Au retour sur cette grande route en ligne droite, c’est alors à mon tour de prendre les devants. Si ne pas ralentir est mon idée à ce moment-là, je remarque bien vite que niveau effort, j’ai forcé un peu là où nos compagnons ne faisaient que de sentir l’avoine pour leur fin de semi-marathon. Ruben a laissé quelques dizaines de mètres d’écart au demi-tour et seul Jean-Claude et moi faisons le virage ensembles. Zou, d’un coup tous loin vers l’arrivée et le speaker qui nous annonce 4e et 5e du marathon, l’homme juste devant nous est en effet un duo et passe le relai à sa compatriote pour le deuxième tour. Olé, je ne pensais certainement pas être aussi bien devant. Je continue l’effort, avale un demi gel Winforce au prochain ravitaillement et pars sur ma lancée. Premier tour en 1h16’20 et j’ai encore des forces, que demande le peuple ?

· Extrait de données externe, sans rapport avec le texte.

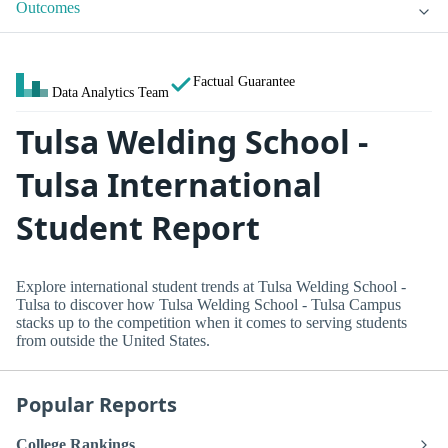
Outcomes
Factual Guarantee
Data Analytics Team
Tulsa Welding School -
Tulsa International
Student Report
Explore international student trends at Tulsa Welding School -
Tulsa to discover how Tulsa Welding School - Tulsa Campus
stacks up to the competition when it comes to serving students
from outside the United States.
Popular Reports
College Rankings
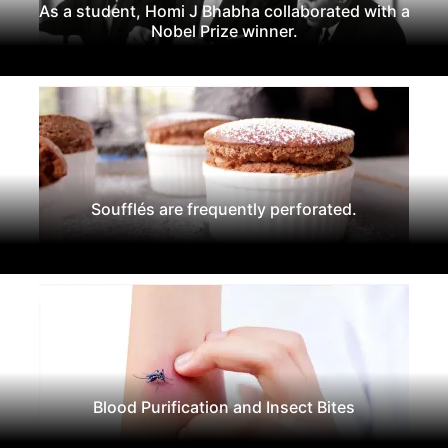
As a student, Homi J Bhabha collaborated with a
Nobel Prize winner.
Soufflés are frequently perforated.
Blood Purification and Insect Bites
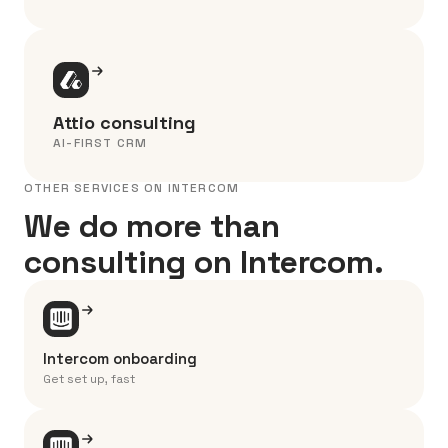
Attio consulting
AI-FIRST CRM
OTHER SERVICES ON INTERCOM
We do more than
consulting on Intercom.
Intercom onboarding
Get set up, fast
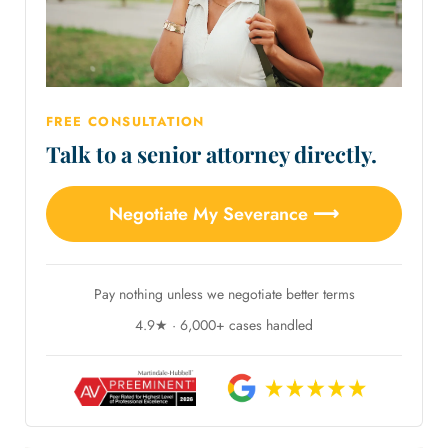
FREE CONSULTATION
Talk to a senior attorney directly.
Negotiate My Severance ⟶
Pay nothing unless we negotiate better terms
4.9★ · 6,000+ cases handled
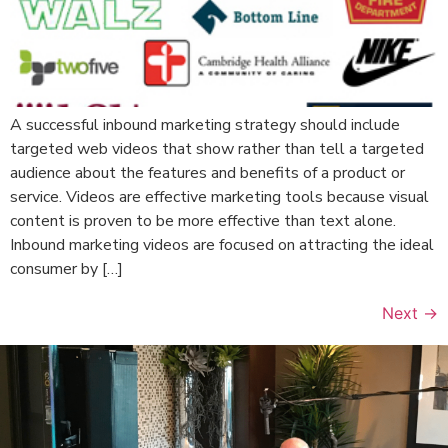
A successful inbound marketing strategy should include
targeted web videos that show rather than tell a targeted
audience about the features and benefits of a product or
service. Videos are effective marketing tools because visual
content is proven to be more effective than text alone.
Inbound marketing videos are focused on attracting the ideal
consumer by […]
Next
→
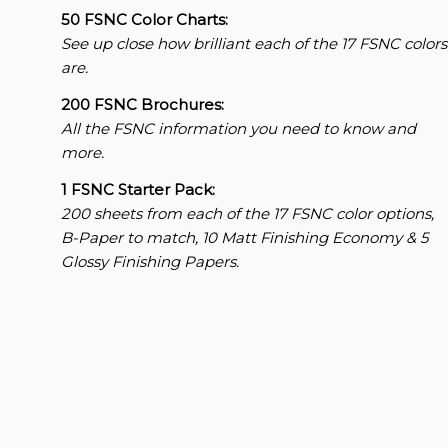
50 FSNC Color Charts:
See up close how brilliant each of the 17 FSNC colors
are.
200 FSNC Brochures:
All the FSNC information you need to know and
more.
1 FSNC Starter Pack:
200 sheets from each of the 17 FSNC color options,
B-Paper to match, 10 Matt Finishing Economy & 5
Glossy Finishing Papers.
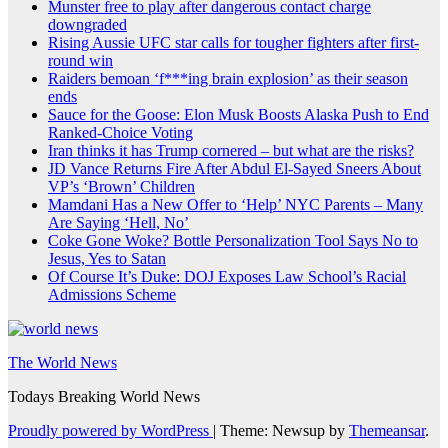
Munster free to play after dangerous contact charge
downgraded
Rising Aussie UFC star calls for tougher fighters after first-
round win
Raiders bemoan ‘f***ing brain explosion’ as their season
ends
Sauce for the Goose: Elon Musk Boosts Alaska Push to End
Ranked-Choice Voting
Iran thinks it has Trump cornered – but what are the risks?
JD Vance Returns Fire After Abdul El-Sayed Sneers About
VP’s ‘Brown’ Children
Mamdani Has a New Offer to ‘Help’ NYC Parents – Many
Are Saying ‘Hell, No’
Coke Gone Woke? Bottle Personalization Tool Says No to
Jesus, Yes to Satan
Of Course It’s Duke: DOJ Exposes Law School’s Racial
Admissions Scheme
The World News
Todays Breaking World News
Proudly powered by WordPress
|
Theme: Newsup by
Themeansar
.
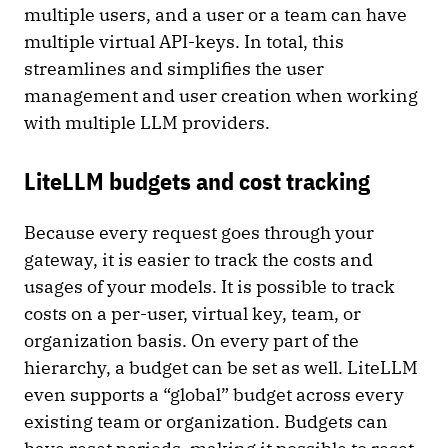
multiple users, and a user or a team can have
multiple virtual API-keys. In total, this
streamlines and simplifies the user
management and user creation when working
with multiple LLM providers.
LiteLLM budgets and cost tracking
Because every request goes through your
gateway, it is easier to track the costs and
usages of your models. It is possible to track
costs on a per-user, virtual key, team, or
organization basis. On every part of the
hierarchy, a budget can be set as well. LiteLLM
even supports a “global” budget across every
existing team or organization. Budgets can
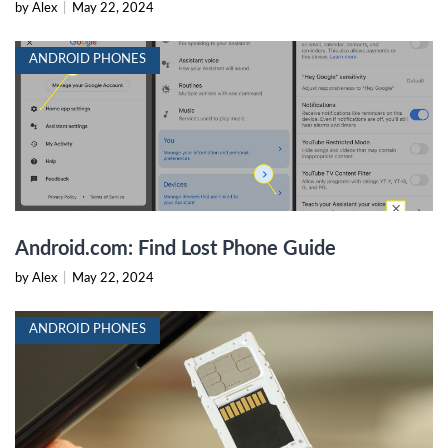
by Alex
|
May 22, 2024
ANDROID PHONES
Android.com: Find Lost Phone Guide
by Alex
|
May 22, 2024
ANDROID PHONES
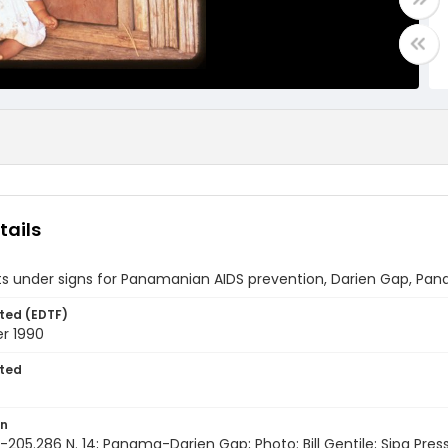
tails
ts under signs for Panamanian AIDS prevention, Darien Gap, Pa
ted (EDTF)
r 1990
ted
on
205.286 N. 14; Panama-Darien Gap; Photo: Bill Gentile; Sipa Pres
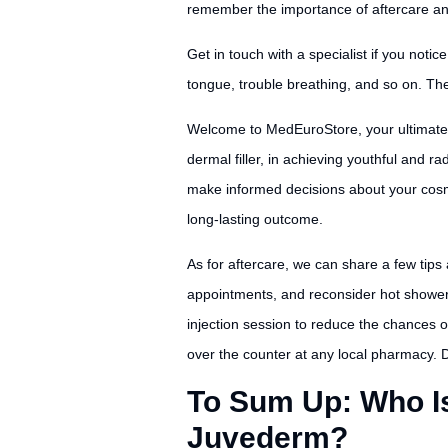
remember the importance of aftercare and 
Get in touch with a specialist if you noti
tongue, trouble breathing, and so on. Th
Welcome to MedEuroStore, your ultimate 
dermal filler, in achieving youthful and 
make informed decisions about your cosmet
long-lasting outcome.
As for aftercare, we can share a few tips
appointments, and reconsider hot showers 
injection session to reduce the chances o
over the counter at any local pharmacy. Dis
To Sum Up: Who Is 
Juvederm?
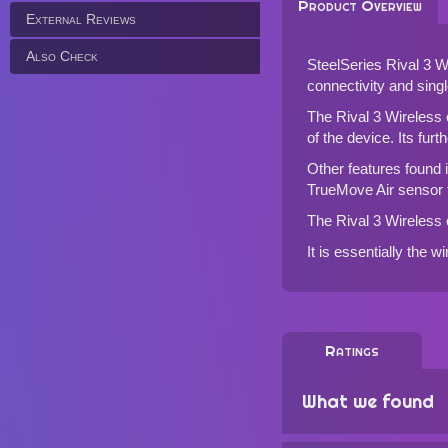
Product Overview
External Reviews
Also Check
SteelSeries Rival 3 
connectivity and sing
The Rival 3 Wireless 
of the device. Its fur
Other features found i
TrueMove Air sensor
The Rival 3 Wireless 
It is essentially the w
Ratings
What we found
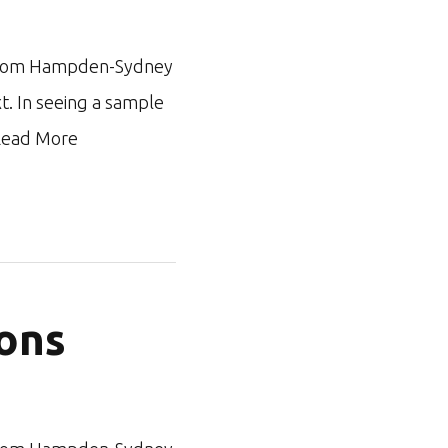
ar from Hampden-Sydney
xt. In seeing a sample
ead More
ons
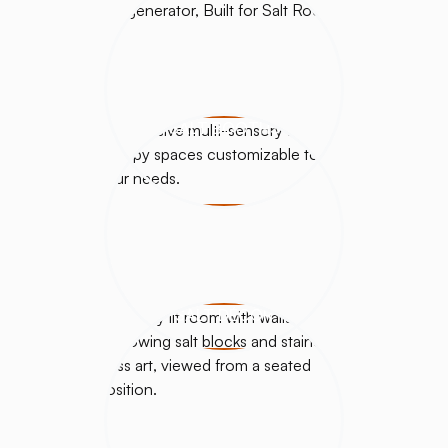
SALT BOOTHS
SALT DÉCOR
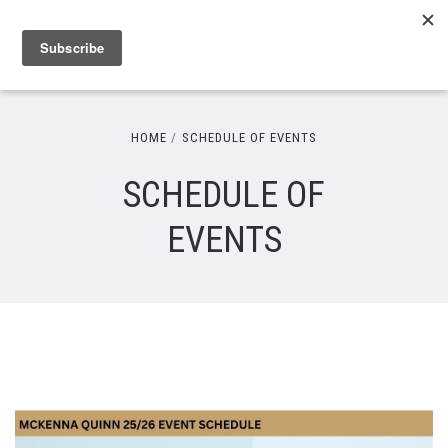
HOME
SCHEDULE OF EVENTS
SCHEDULE OF
EVENTS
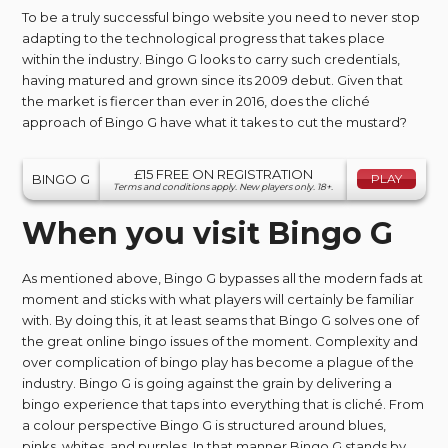
To be a truly successful bingo website you need to never stop
adapting to the technological progress that takes place
within the industry. Bingo G looks to carry such credentials,
having matured and grown since its 2009 debut. Given that
the market is fiercer than ever in 2016, does the cliché
approach of Bingo G have what it takes to cut the mustard?
£15 FREE ON REGISTRATION
BINGO G
PLAY
Terms and conditions apply. New players only. 18+.
When you visit Bingo G
As mentioned above, Bingo G bypasses all the modern fads at
moment and sticks with what players will certainly be familiar
with. By doing this, it at least seams that Bingo G solves one of
the great online bingo issues of the moment. Complexity and
over complication of bingo play has become a plague of the
industry. Bingo G is going against the grain by delivering a
bingo experience that taps into everything that is cliché. From
a colour perspective Bingo G is structured around blues,
pinks, whites, and purples. In that manner Bingo G stands by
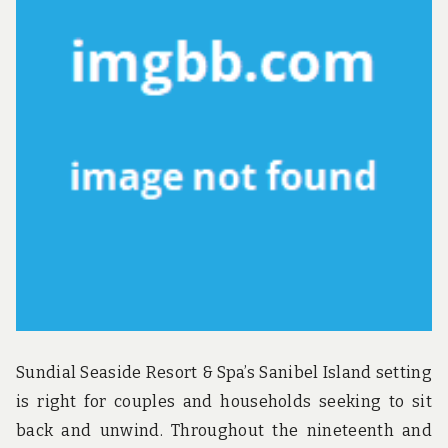
NO
LE
AB
Sundial Seaside Resort & Spa’s Sanibel Island setting
is right for couples and households seeking to sit
back and unwind. Throughout the nineteenth and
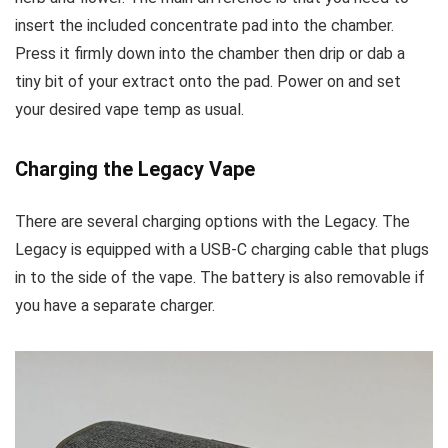
insert the included concentrate pad into the chamber.
Press it firmly down into the chamber then drip or dab a
tiny bit of your extract onto the pad. Power on and set
your desired vape temp as usual.
Charging the Legacy Vape
There are several charging options with the Legacy. The
Legacy is equipped with a USB-C charging cable that plugs
in to the side of the vape. The battery is also removable if
you have a separate charger.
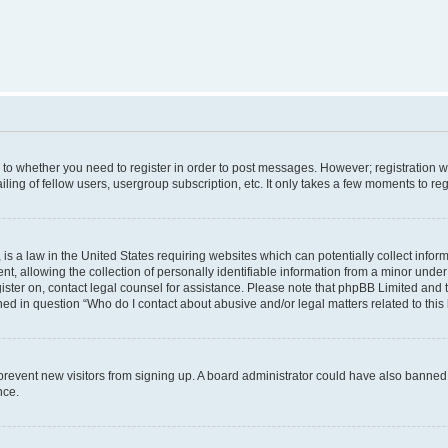
s to whether you need to register in order to post messages. However; registration wi
ing of fellow users, usergroup subscription, etc. It only takes a few moments to re
is a law in the United States requiring websites which can potentially collect infor
allowing the collection of personally identifiable information from a minor under th
egister on, contact legal counsel for assistance. Please note that phpBB Limited and
ined in question “Who do I contact about abusive and/or legal matters related to this
to prevent new visitors from signing up. A board administrator could have also bann
nce.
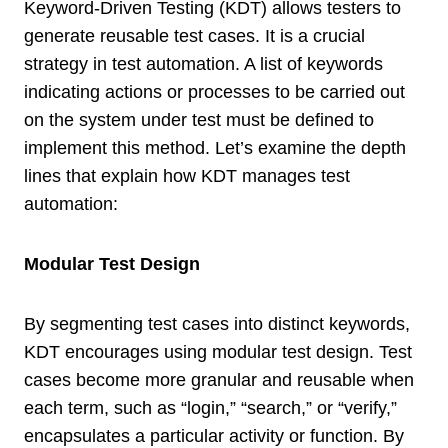
Keyword-Driven Testing (KDT) allows testers to
generate reusable test cases. It is a crucial
strategy in test automation. A list of keywords
indicating actions or processes to be carried out
on the system under test must be defined to
implement this method. Let’s examine the depth
lines that explain how KDT manages test
automation:
Modular Test Design
By segmenting test cases into distinct keywords,
KDT encourages using modular test design. Test
cases become more granular and reusable when
each term, such as “login,” “search,” or “verify,”
encapsulates a particular activity or function. By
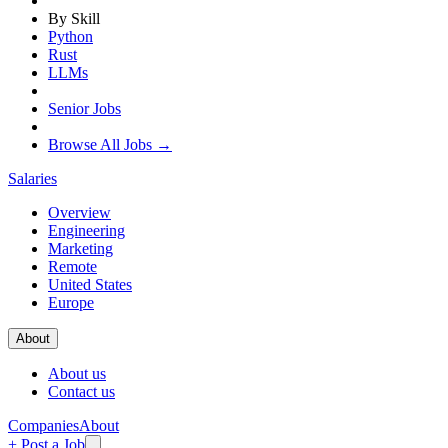
By Skill
Python
Rust
LLMs
Senior Jobs
Browse All Jobs →
Salaries
Overview
Engineering
Marketing
Remote
United States
Europe
About
About us
Contact us
Companies
About
+ Post a Job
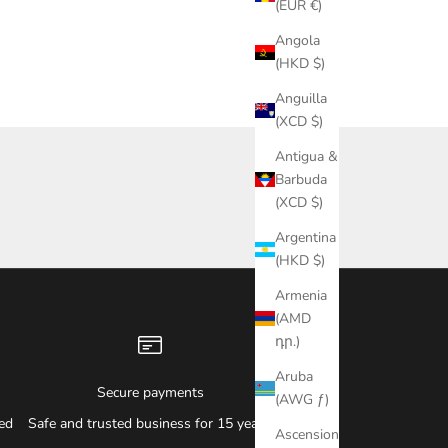
(EUR €)
Angola
(HKD $)
Anguilla
(XCD $)
Antigua &
Barbuda
(XCD $)
Argentina
(HKD $)
Armenia
(AMD
դր.)
Aruba
Secure payments
(AWG ƒ)
ied
Safe and trusted business for 15 years.
Ascension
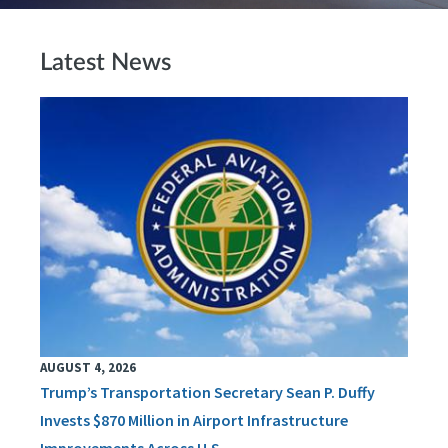
Latest News
AUGUST 4, 2026
Trump’s Transportation Secretary Sean P. Duffy
Invests $870 Million in Airport Infrastructure
Improvements Across U.S.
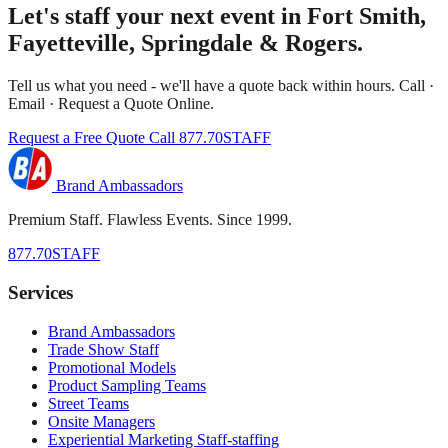
Let's staff your next event in Fort Smith,
Fayetteville, Springdale & Rogers.
Tell us what you need - we'll have a quote back within hours. Call ·
Email · Request a Quote Online.
Request a Free Quote
Call 877.70STAFF
Brand Ambassadors
Premium Staff. Flawless Events. Since 1999.
877.70STAFF
Services
Brand Ambassadors
Trade Show Staff
Promotional Models
Product Sampling Teams
Street Teams
Onsite Managers
Experiential Marketing Staff-staffing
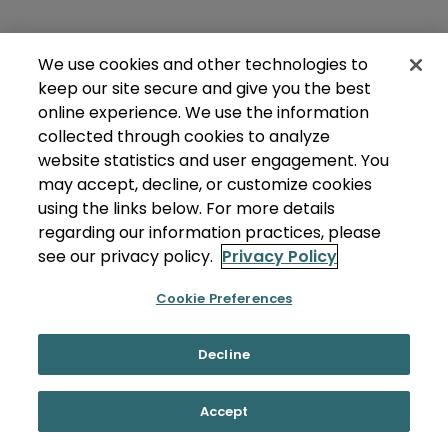
We use cookies and other technologies to
keep our site secure and give you the best
online experience. We use the information
collected through cookies to analyze
website statistics and user engagement. You
may accept, decline, or customize cookies
using the links below. For more details
regarding our information practices, please
see our privacy policy.
Privacy Policy
Cookie Preferences
Decline
Accept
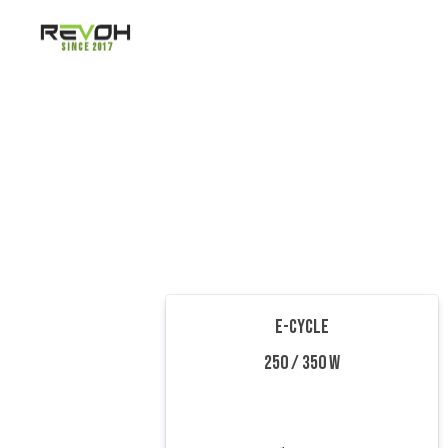
Since 2017
E-CYCLE
250 / 350 W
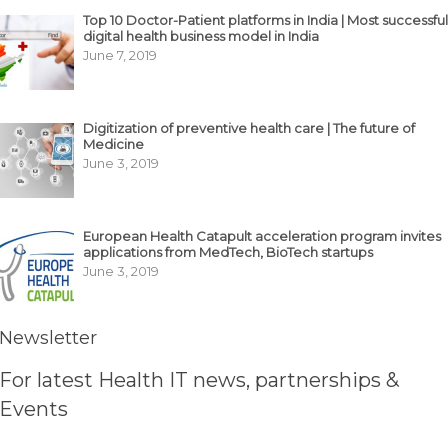
Top 10 Doctor-Patient platforms in India | Most successful
digital health business model in India
June 7, 2019
Digitization of preventive health care | The future of
Medicine
June 3, 2019
European Health Catapult acceleration program invites
applications from MedTech, BioTech startups
June 3, 2019
Newsletter
For latest Health IT news, partnerships &
Events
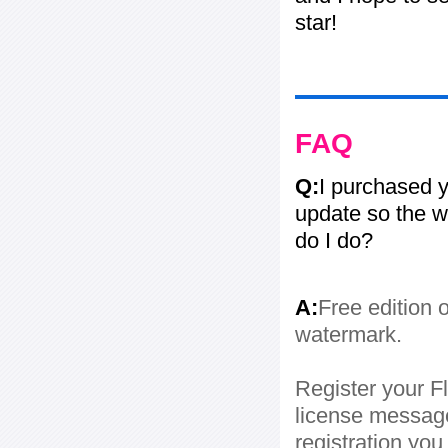
star!
FAQ
Q:
I purchased y
update so the w
do I do?
A:
Free edition 
watermark.
Register your Fl
license message
registration yo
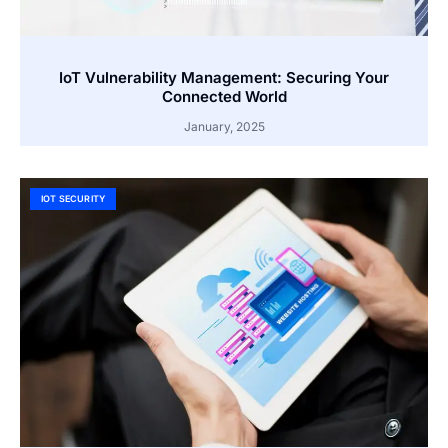
IoT Vulnerability Management: Securing Your
Connected World
January, 2025
IOT SECURITY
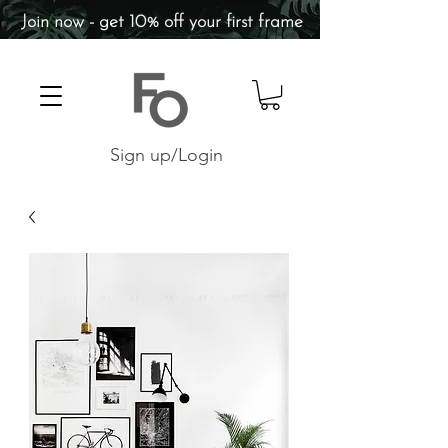
Join now - get 10% off your first frame
Sign up/Login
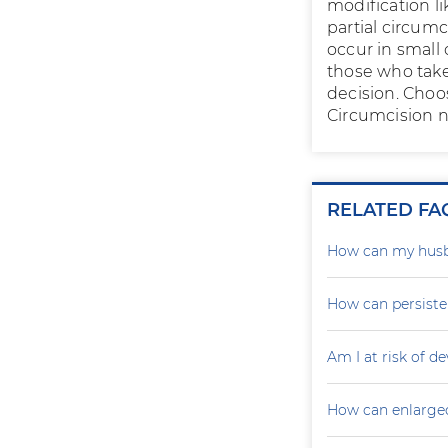
modification li
partial circumc
occur in small
those who take 
decision. Choo
Circumcision no
RELATED FA
How can my husb
How can persiste
Am I at risk of d
How can enlarged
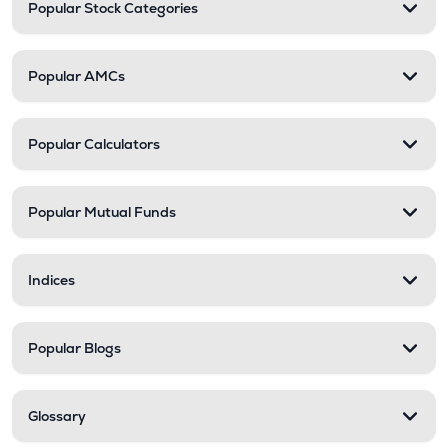
Popular Stock Categories
Popular AMCs
Popular Calculators
Popular Mutual Funds
Indices
Popular Blogs
Glossary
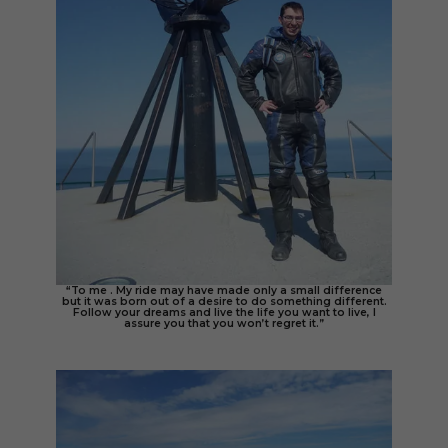
“To me . My ride may have made only a small difference
but it was born out of a desire to do something different.
Follow your dreams and live the life you want to live, I
assure you that you won’t regret it.”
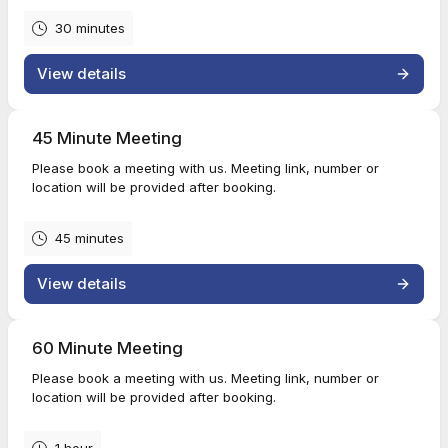
30 minutes
View details
45 Minute Meeting
Please book a meeting with us. Meeting link, number or
location will be provided after booking.
45 minutes
View details
60 Minute Meeting
Please book a meeting with us. Meeting link, number or
location will be provided after booking.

Peut-être un peu de modestie par fois. Si les kilomètres 20 à 28 se sont bien enchaînés comme les précédents, je commence à sentir la fatigue. La petite partie vallonnée n’est alors pas là pour aider même si elle ne me semble pas être à mon désavantage. J’ai souvent Philippe Arnold en point de mire (aussi dans notre équipe du TV Oerlikon pour le classement par club) mais revenir sur lui demande beaucoup d’efforts et de patience. 30e kilomètre, ouch c’est dur ; pas de gros mur mais la foulée n’est plus aussi aérienne. Go ! Go ! dritte Platz grad vorne ! entends-je de toutes parts, parfois suivi de ziehe Mal, parce que tu crois que je fais quoi ? Allez on dépasse de plus en plus de monde à qui on a déjà pris un tour (sur marathon a fait réfléchir quand même). Un dernier gel pour la route au 36e et regarder les mètres de retard sur Philippe gentiment diminuer. Il me faudra tout de même jusqu’au 39e pour revenir à sa hauteur. Un petit mot d’encouragement en passant, reçu en retour de sa part également et ne plus regarder que devant ensuite. Sur la grande route, c’est désormais une foule que l’on dédouble et le vélo qui précédait Philippe comme 3e overall préfère même se retirer ne sachant plus où passer. Le speaker m’annonce arriver, avant Philippe et Jean-Claude, tous Suisses, tous du TV Oerlikon, ah qu’il semble apprécier. Pour moi ça veut surtout dire qu’ils ne sont pas loin. Plus que deux kilomètres, allez j’ai encore quelque chose à donner. La montre me dira par la suite que j’ai réussi à refaire passer la moyenne en 3:35/km sur les deux derniers kilomètres (alors qu’elle était montée vers 3:50-3:55/km au plus lent). Heureusement la ligne est là, parce que mes jambes ne me tiennent plus.

Wow, ouch, youpie... ou tout d’un coup

Podium marathon Lucerne
Podium overall (et des championnats suisses)

Avec Jean-Claude nous sommes les deux seuls assis, voire couchés, après l’arrivée à enlever les chaussures pour admirer nos nouvelles cloques et trembler sans savoir comment se tenir. Pendant ce temps, le premier homme et la première femme donnent les interviews comme de vrais pros. Nous nous contentons de notre côté de ramasser une gourde des mains de Viktor Röthlin et regagner avec grand peine le chaud de l’intérieur. Les conditions ont été optimales pour une course qui s’est bien déroulée de bout en bout. Mais maintenant les muscles des jambes souffrent, il fait froid, et le genou se réveille dès l’effort arrêté. Même le training que nous sommes allés récupérer dehors n’aide pas. Je ne sais pas combien de temps s’est passé où nous sommes restés là assis à trembler contre le mur intérieur de la Verkehrshaus, mais nos collègues ont eu le temps d’aller au vestiaire et revenir que nous nous levons à peine pour les podiums, « les lèvres bleues » aux dires des supporters qui nous demandent à plusieurs fois s’ils peuvent nous aider. Merci, le temps fera l’affaire dois-je même répondre à une dame qui s’inquiète pour moi. Faire un marathon c’est dur car c’est être proche de ses limites pendant une longue durée m’avait-on prévenu. Et bien là les jambes étaient à leurs limites (pire qu’au premier semi à Troyes ? pas sûr non plus…). Mais pour 2h35’48, une 3e place overall (et 3e des championnats suisses) et une victoire par club, ça valait entièrement la peine ! Tout ça réussi grâce à la bonne préparation avec toute la saison de triathlon et à mon avis également grâce à toute l'inertie de groupe du TV Oerlikon avec un niveau très dense autours de nos temps de course.